June 20, 1902 [Jack and the Beanstalk]

I believe I've seen something by the French magician Georges Méliès, in which a row of chairs is filled one by one by the same man, multiplying himself—but each with a different instrument in hand—and then playing together, a one-man band of trans-location. Or was it a dream—or some shifting memory, a story I tell myself?

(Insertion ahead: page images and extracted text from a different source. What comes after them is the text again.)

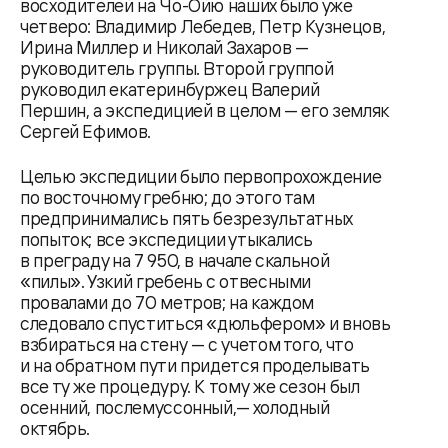
восходителей на Чо-Ойю наших было уже
четверо: Владимир Лебедев, Петр Кузнецов,
Ирина Миллер и Николай Захаров —
руководитель группы. Второй группой
руководил екатеринбуржец Валерий
Першин, а экспедицией в целом — его земляк
Сергей Ефимов.
Целью экспедиции было первопрохождение
по восточному гребню; до этого там
предпринимались пять безрезультатных
попыток; все экспедиции утыкались
в преграду на 7 950, в начале скальной
«пилы». Узкий гребень с отвесными
провалами до 70 метров; на каждом
следовало спуститься «дюльфером» и вновь
взбираться на стену — с учетом того, что
и на обратном пути придется проделывать
все ту же процедуру. К тому же сезон был
осенний, послемуссонный,— холодный
октябрь.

Méliès is in my mind after seeing Jack and the Beanstalk with my children, despite the production's small-town theater atmosphere. It was my eldest's birthday, and we all set out to find a programme they would enjoy. This ten-minute motion picture satisfied them immensely—I think especially since it did not deviate from the tale as they knew it. I was happy for them, and even now, in private, won't spoil their fun; but a part of me felt they had lost something: their own images of Jack and his adventures. For even though they chattered on afterward about the story, and the tricks of the camera that made things appear and change, and seemed perfectly pleased, I wondered if they hadn't let the picture replace their memory of the story with itself, ingrained instantaneously with all the power of the visual, as lasting as the evocations of music that define the moment of listening—and then stretch that definition beyond itself: If next month I read the story to them—and not let them look at the illustrations (which I admit may intrude upon their imaginations almost as much as moving pictures; but I will conveniently suspend this ancillary concern for the sake of the present argument)—I wonder if in their minds they will see only the cinematic Jack and his fee-fie-foe.

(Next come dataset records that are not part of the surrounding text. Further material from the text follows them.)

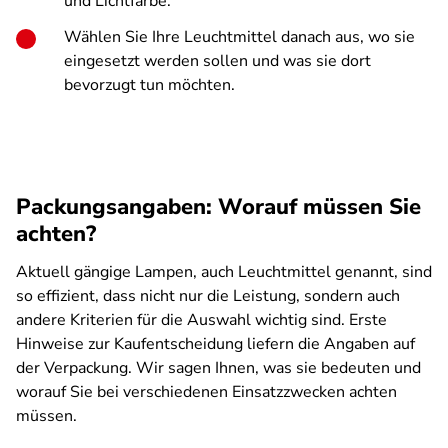
und Lichtfarbe.
Wählen Sie Ihre Leuchtmittel danach aus, wo sie
eingesetzt werden sollen und was sie dort
bevorzugt tun möchten.
Packungsangaben: Worauf müssen Sie
achten?
Aktuell gängige Lampen, auch Leuchtmittel genannt, sind
so effizient, dass nicht nur die Leistung, sondern auch
andere Kriterien für die Auswahl wichtig sind. Erste
Hinweise zur Kaufentscheidung liefern die Angaben auf
der Verpackung. Wir sagen Ihnen, was sie bedeuten und
worauf Sie bei verschiedenen Einsatzzwecken achten
müssen.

But is this something to deplore? I've had the same experience many times—and again, with music as much as cinema. Once the conjurer (ah, Méliès again) makes the substitution, forces the card he wants me to choose, the trick is accomplished, and I applaud as loudly as anyone. Perhaps it's as simple—and, yes, as profound—as Coleridge's suspension of disbelief. I'm perfectly willing to engage in such suspensions—as long as the artist does not cheat, and keeps the promises of his premises (a bit of accidental Gilbert and Sullivan wording, there). And even something as slight as Jack and the Beanstalk is a creature of its word, if I may judge from my children's delight.

I believe I have too often viewed cinema for children without actual children at my side. This may be an error, if only because (if I may indulge) with some moving pictures a little child should lead us.